Début mai, des offensives jihadistes, revendiquées par le Groupe de soutien à l’islam et aux musulmans (JNIM), ont encore fait des dizaines de morts dans le centre du pays. Ces événements illustrent l’escalade de la violence et les risques encourus par les civils, pris au piège entre les belligérants.
Des représailles et des victimes collatérales
Au Mali, les civils sont souvent accusés de collaboration avec l’un ou l’autre camp, ce qui expose des communautés entières à des représailles. Les forces armées maliennes et leurs alliés russes, comme les groupes jihadistes, sont régulièrement pointés du doigt pour des exactions commises à l’encontre de la population.

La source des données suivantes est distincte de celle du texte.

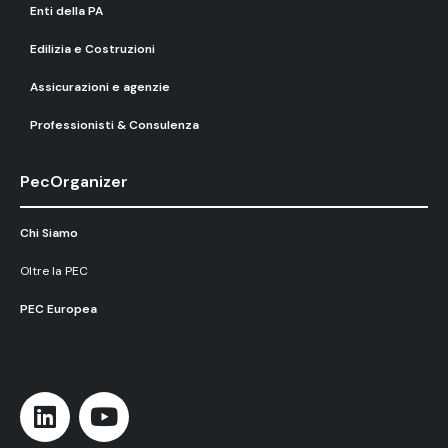
Enti della PA
Edilizia e Costruzioni
Assicurazioni e agenzie
Professionisti & Consulenza
PecOrganizer
Chi Siamo
Oltre la PEC
PEC Europea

Un élu local a confirmé le bilan de dix morts, soulignant l’ampleur de la tragédie. « Un mariage devait avoir lieu lorsque les drones ont frappé. C’est un véritable deuil pour notre communauté », a-t-il déclaré, exprimant l’ampleur du choc ressenti par les habitants.
Une plainte pour violations des droits humains
Début avril, trois organisations de la société civile ont saisi la Cour africaine des droits de l’homme et des peuples. Leur plainte concerne des violations présumées commises par les forces armées maliennes et leurs alliés, mettant en lumière les exactions subies par les civils dans ce conflit.